● What needs to be done
What you return must match the listing exactly, with every image removed.

● Input records
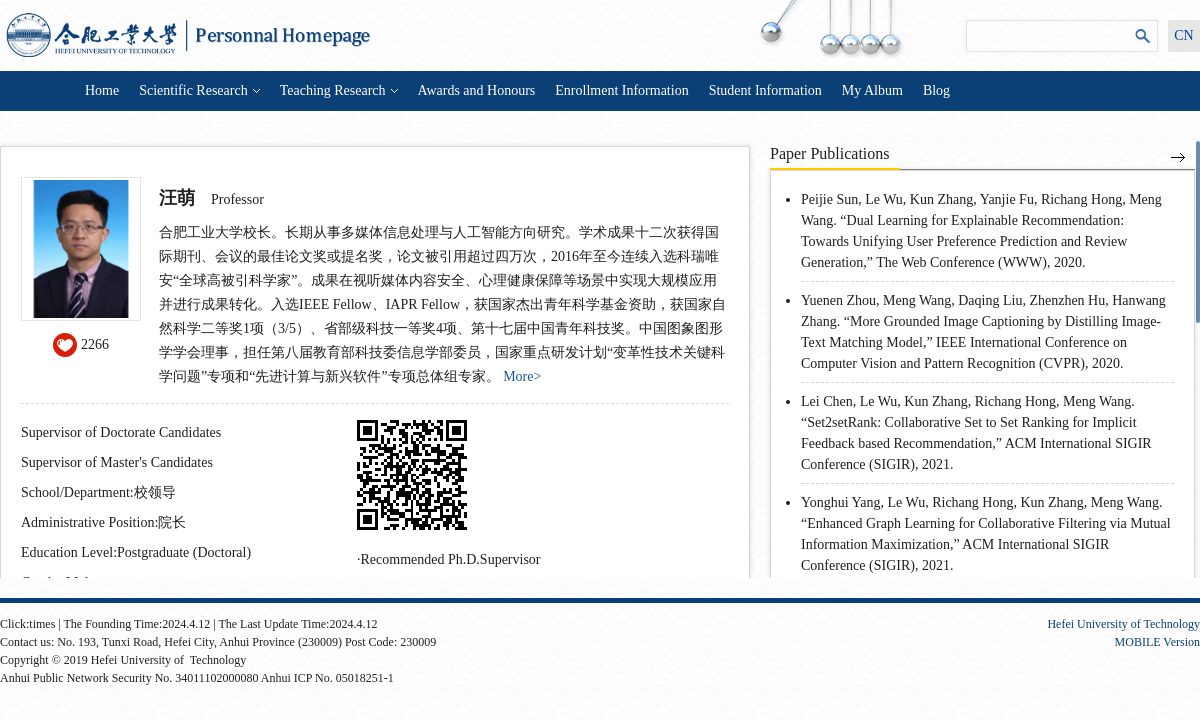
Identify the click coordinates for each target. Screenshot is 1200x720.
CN (1183, 35)
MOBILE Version (1157, 642)
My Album (872, 90)
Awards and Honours (477, 90)
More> (522, 376)
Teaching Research (339, 90)
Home (102, 90)
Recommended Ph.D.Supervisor (451, 559)
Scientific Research (199, 90)
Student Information (765, 90)
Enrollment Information (621, 90)
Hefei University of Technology (1123, 624)
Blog (936, 90)
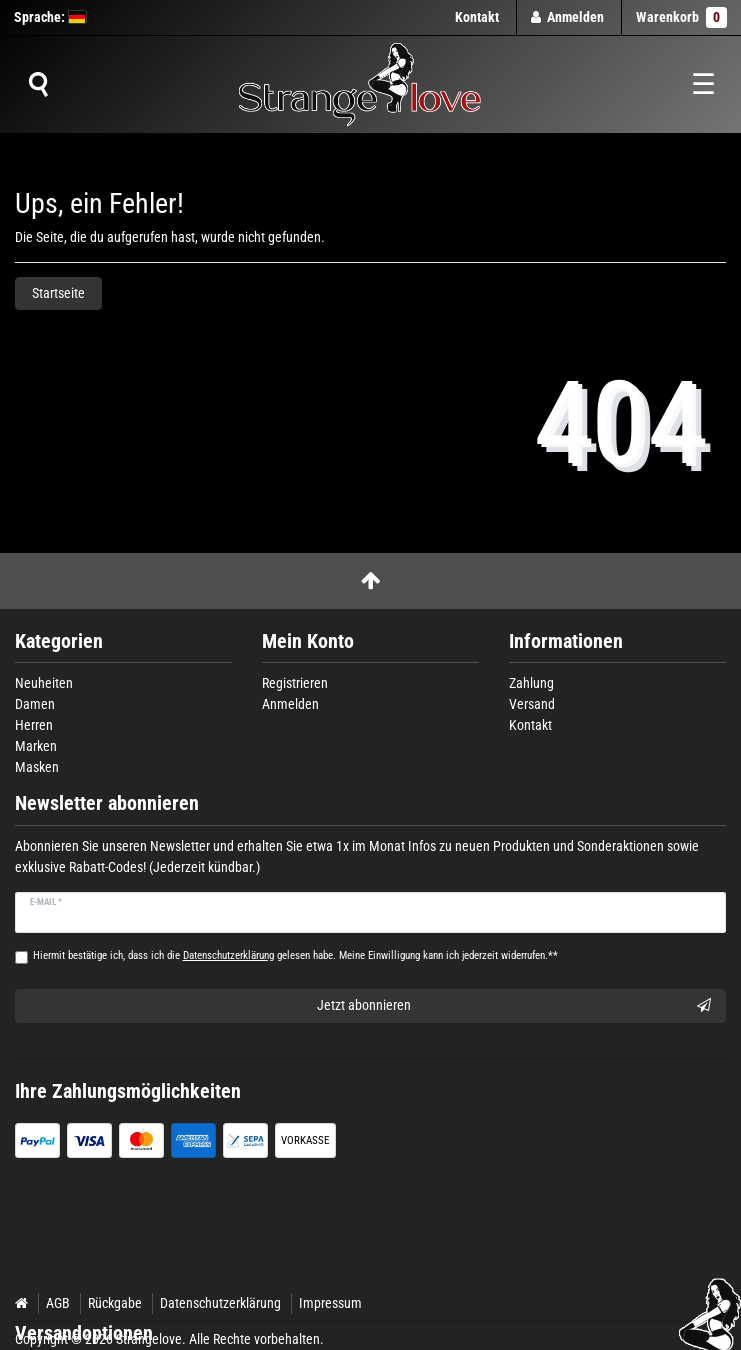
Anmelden (290, 704)
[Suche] (38, 85)
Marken (36, 746)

● Exercise response
Identify the click coordinates for each target. Screenshot is 1200x720.
CN (1183, 35)
MOBILE Version (1157, 642)
My Album (872, 90)
Awards and Honours (477, 90)
More> (522, 376)
Teaching Research (339, 90)
Home (102, 90)
Recommended Ph.D.Supervisor (451, 559)
Scientific Research (199, 90)
Student Information (765, 90)
Enrollment Information (621, 90)
Hefei University of Technology (1123, 624)
Blog (936, 90)
Anmelden (290, 704)
[Suche] (38, 85)
Marken (36, 746)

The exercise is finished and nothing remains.